Remembering Winning Colors: Eskimo Kisses and the Illustrious 23-b Family
Thirty years ago on the first Saturday in May, a gray filly stole the lead from a field of twenty colts and went virtually unchallenged until the chestnut colt Forty-Niner, the champion two-year-old colt of 1987, tried to catch her. It was wire finish with the gray filly winning by a nose, beating a crop of three-year-olds that included Risen Star, one of Secretariat’s best sons, Seeking the Gold and Breeder’s Cup Juvenile champion, Success Express. She showed enough promise in that year’s Santa Anita Derby running against the boys to convince trainer D. Wayne Lukas and rider Gary Stevens that she was capable of running with the colts and beating them. She would become the third filly to win the Kentucky Derby after Regret in 1915 and Genuine Risk in 1980.
The four-time winning trainer of the Kentucky Derby said that he felt “the most confident I’ve ever been about winning one of those.” Gary Stevens seemed so sure of her that after their victory at Santa Anita that he told fellow jockey (rider of the noble filly, Ruffian) Jacinto Vazquez, “I’m going to win the Derby on that filly!” While she ran her fastest ever race at Santa Anita, at Churchill Downs Winning Colors went to the front and led the entire way until Forty-Niner came barreling down towards the elegant filly. The son of Mr. Prospector came too late and even though she was tiring, Winning Colors held on long enough to secure her place in history.

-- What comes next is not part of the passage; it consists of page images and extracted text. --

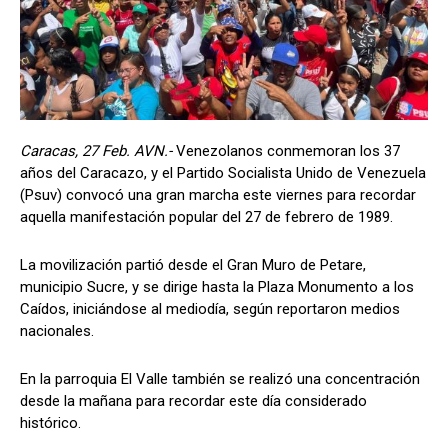
Caracas, 27 Feb. AVN.-
Venezolanos conmemoran los 37
años del Caracazo, y el Partido Socialista Unido de Venezuela
(Psuv) convocó una gran marcha este viernes para recordar
aquella manifestación popular del 27 de febrero de 1989.
La movilización partió desde el Gran Muro de Petare,
municipio Sucre, y se dirige hasta la Plaza Monumento a los
Caídos, iniciándose al mediodía, según reportaron medios
nacionales.
En la parroquia El Valle también se realizó una concentración
desde la mañana para recordar este día considerado
histórico.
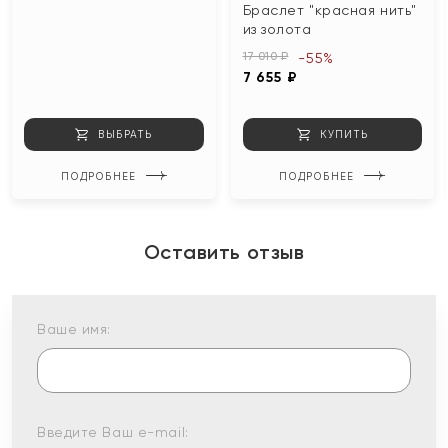
Браслет "красная нить"
из золота
17 010 ₽
-55%
7 655 ₽
ВЫБРАТЬ
КУПИТЬ
ПОДРОБНЕЕ
ПОДРОБНЕЕ
Оставить отзыв
Ваше имя:
Введите Ваш e-mail:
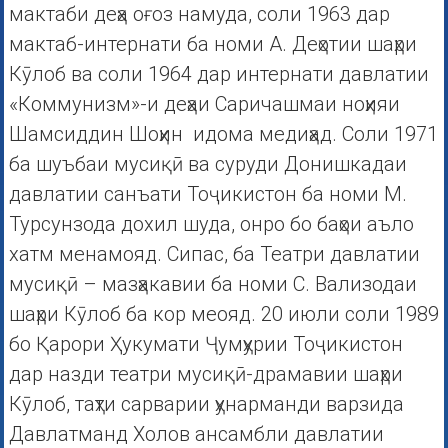
мактаби деҳа оғоз намуда, соли 1963 дар
мактаб-интернати ба номи А. Деҳотии шаҳри
Кӯлоб ва соли 1964 дар интернати давлатии
«Коммунизм»-и деҳаи Саричашмаи ноҳияи
Шамсиддин Шоҳин идома медиҳад. Соли 1971
ба шуъбаи мусиқӣ ва суруди Донишкадаи
давлатии санъати Тоҷикистон ба номи М.
Турсунзода дохил шуда, онро бо баҳои аъло
хатм менамояд. Сипас, ба Театри давлатии
мусиқӣ – мазҳакавии ба номи С. Вализодаи
шаҳри Кӯлоб ба кор меояд. 20 июли соли 1989
бо Қарори Ҳукумати Ҷумҳурии Тоҷикистон
дар назди театри мусиқӣ-драмавии шаҳри
Кӯлоб, таҳти сарварии ҳунарманди варзида
Давлатманд Холов ансамбли давлатии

It was her granddaughter that I had the pleasure of watching the first Saturday in April, an unusually frigid day for the Bluegrass. It had been snowing but by the time the post parade came out for the (G2) Ashland Stakes, a bright winter sun had melted the snow and my gaze rested on number 2, a chestnut filly racing who went out with 2/1 odds. I had noticed her the month before when she ran at the Fairgrounds Oaks (G3) when at some point, she wasn’t even pictured on the screen. The filly gave a late rally and swung wide past the group to lose by a nose to the upset, Chocolate Martini. Her run in the Ashland Stakes was done in a similar stride while she hung back and trailed the group while the temperamental Tapizar filly, Monomoy Girl captured all eyes at the front of the group. While Monomoy Girl has the robust look of the Tapit line, she put it all together to run a good race and ensure her spot in the Kentucky Oaks (G1) with a win almost six lengths ahead of the second place runner, Eskimo Kisses. Her late rally, while impressive, wasn’t quite enough to catch the propelling Monomoy Girl. While the heavy favorite won that day, I can’t help but wonder if the granddaughter of Winning Colors will be dangerous over the added distance of the Oaks.
A quick glance at her pedigree show runners that excel between 7 and 9 furlongs (1/8th of a mile) with the likes of Mr. Greeley (winner of the Lafayette Stakes, Swale Stakes and Spectacular Bid Stakes) as her damsire. Her sire is the Bernadini son To Honor and Serve who seemed to prefer 9 furlongs with a precocious two-year-old year with wins at Aqueduct in the Nashua Stakes (G2) and the Remsen Stakes (G2) as well as winning the Cigar Mile (G1) at three and the Woodward Stakes (G1) at four. Bernadini himself was an unraced two-year-old but was named Champion Three-Year-Old Male for his wins that include the Preakness Stakes (G1), Jockey Gold Cup (G1) and the Travers Stakes (G1). It should also be noted that Eskimo Kisses belongs to the Thoroughbred family 23-b, a female family group that descends from the Piping Pegs Dam. While her parentage and identity are somewhat unknown, what we do know is that through her daughters she has given North American racing a Triple Crown champion in Affirmed, the speedy Discovery whose daughters gave us Bold Ruler and Native Dancer and Kentucky Derby winners Tim Tam (1958), Lil E. Tee (1992) and Mine That Bird (2009).
With Eskimo Kisses representing the female family in the Kentucky Oaks on Friday, it makes one wonder what Mendelssohn, who also comes from the family 23-b, might be capable of on the first Saturday in May.